**EXERCISE AIM**
Each line of the material that mentions the word "получила" is to be copied.

**DATA EXTRACT**
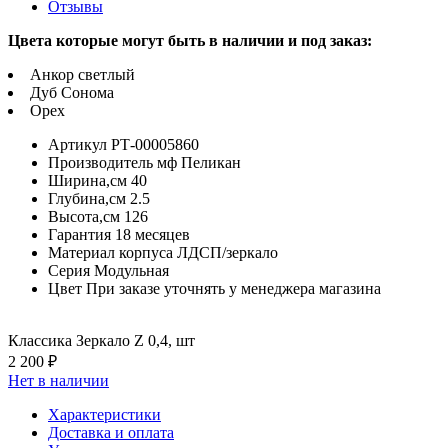
Отзывы
Цвета которые могут быть в наличии и под заказ:
Анкор светлый
Дуб Сонома
Орех
Артикул
РТ-00005860
Производитель
мф Пеликан
Ширина,см
40
Глубина,см
2.5
Высота,см
126
Гарантия
18 месяцев
Материал корпуса
ЛДСП/зеркало
Серия
Модульная
Цвет
При заказе уточнять у менеджера магазина
Классика Зеркало Z 0,4, шт
2 200 ₽
Нет в наличии
Характеристики
Доставка и оплата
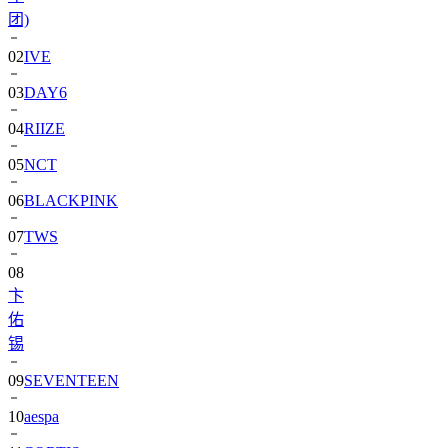
团)
02
IVE
03
DAY6
04
RIIZE
05
NCT
06
BLACKPINK
07
TWS
08
卞
佑
锡
09
SEVENTEEN
10
aespa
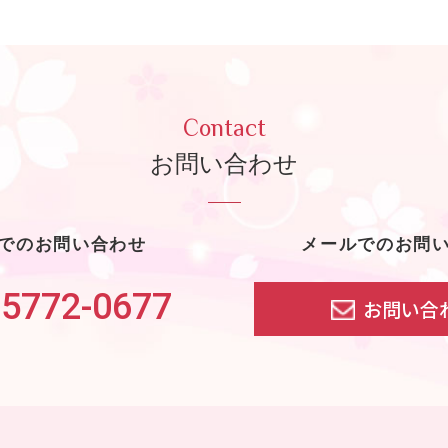
Contact
お問い合わせ
でのお問い合わせ
メールでのお問
-5772-0677
お問い合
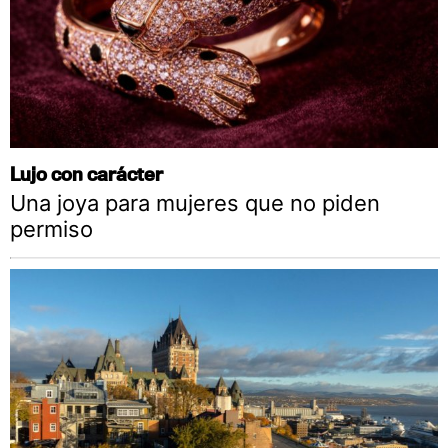
Lujo con carácter
Una joya para mujeres que no piden
permiso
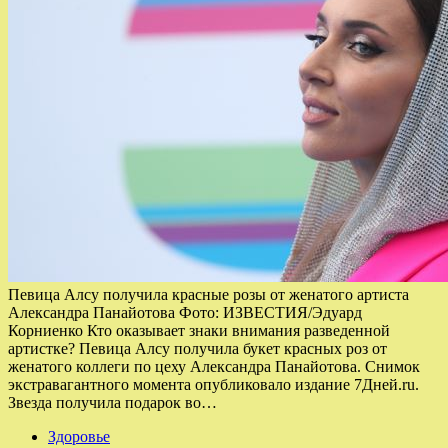
Певица Алсу получила красные розы от женатого артиста
Александра Панайотова Фото: ИЗВЕСТИЯ/Эдуард
Корниенко Кто оказывает знаки внимания разведенной
артистке? Певица Алсу получила букет красных роз от
женатого коллеги по цеху Александра Панайотова. Снимок
экстравагантного момента опубликовало издание 7Дней.ru.
Звезда получила подарок во…
Здоровье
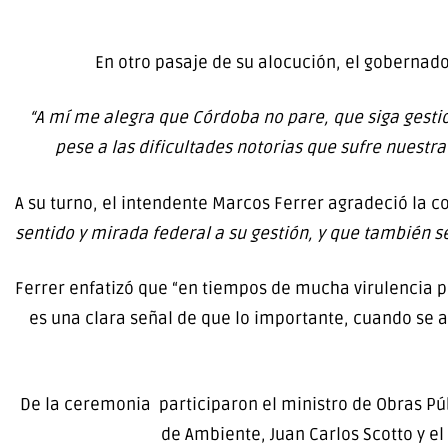
En otro pasaje de su alocución, el gobernado
“A mí me alegra que Córdoba no pare, que siga gesti
pese a las dificultades notorias que sufre nuestr
A su turno, el intendente Marcos Ferrer agradeció la co
sentido y mirada federal a su gestión, y que también se
Ferrer enfatizó que “en tiempos de mucha virulencia po
es una clara señal de que lo importante, cuando se a
De la ceremonia participaron el ministro de Obras Públ
de Ambiente, Juan Carlos Scotto y e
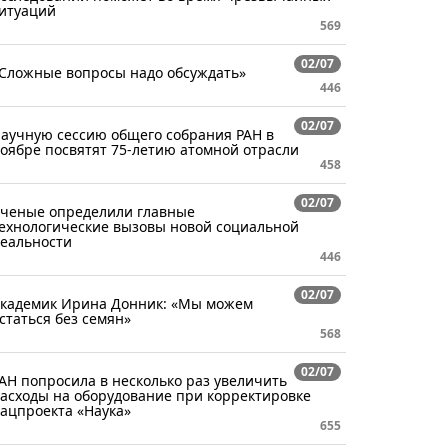
итуаций
569
02/07
Сложные вопросы надо обсуждать»
446
02/07
аучную сессию общего собрания РАН в
оябре посвятят 75-летию атомной отрасли
458
02/07
ченые определили главные
ехнологические вызовы новой социальной
еальности
446
02/07
кадемик Ирина Донник: «Мы можем
статься без семян»
568
02/07
АН попросила в несколько раз увеличить
асходы на оборудование при корректировке
ацпроекта «Наука»
655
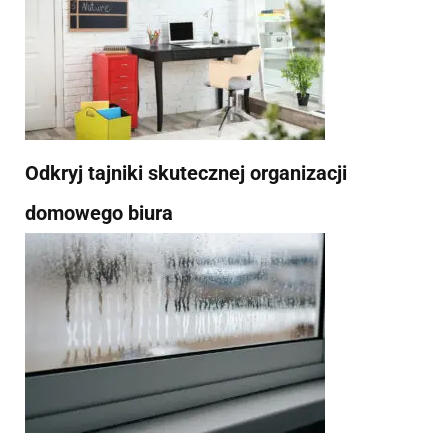
Odkryj tajniki skutecznej organizacji
domowego biura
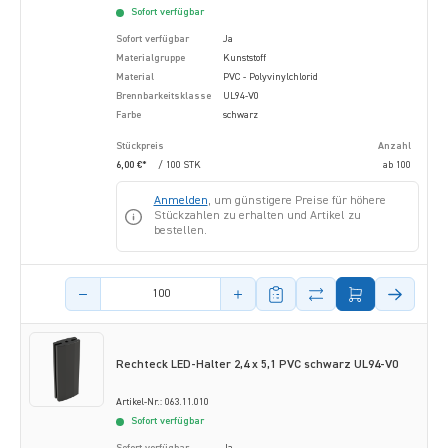
Sofort verfügbar
Sofort verfügbar
Ja
Materialgruppe
Kunststoff
Material
PVC - Polyvinylchlorid
Brennbarkeitsklasse
UL94-V0
Farbe
schwarz
Stückpreis
Anzahl
6,00 €*
/ 100 STK
ab
100
Anmelden
, um günstigere Preise für höhere
Stückzahlen zu erhalten und Artikel zu
bestellen.
Menge des Artikels
Rechteck LED-Halter 2,4 x 5,1 PVC schwarz UL94-V0
Artikel-Nr.: 063.11.010
Sofort verfügbar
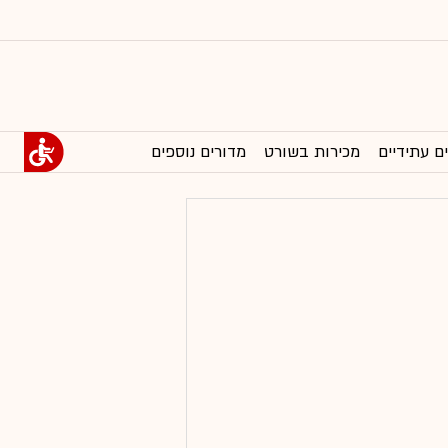
ם עתידיים
מכירות בשורט
מדורים נוספים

**EXPECTED OUTPUT**
Певица Алсу получила красные розы от женатого артиста
артистке? Певица Алсу получила букет красных роз от
Звезда получила подарок во…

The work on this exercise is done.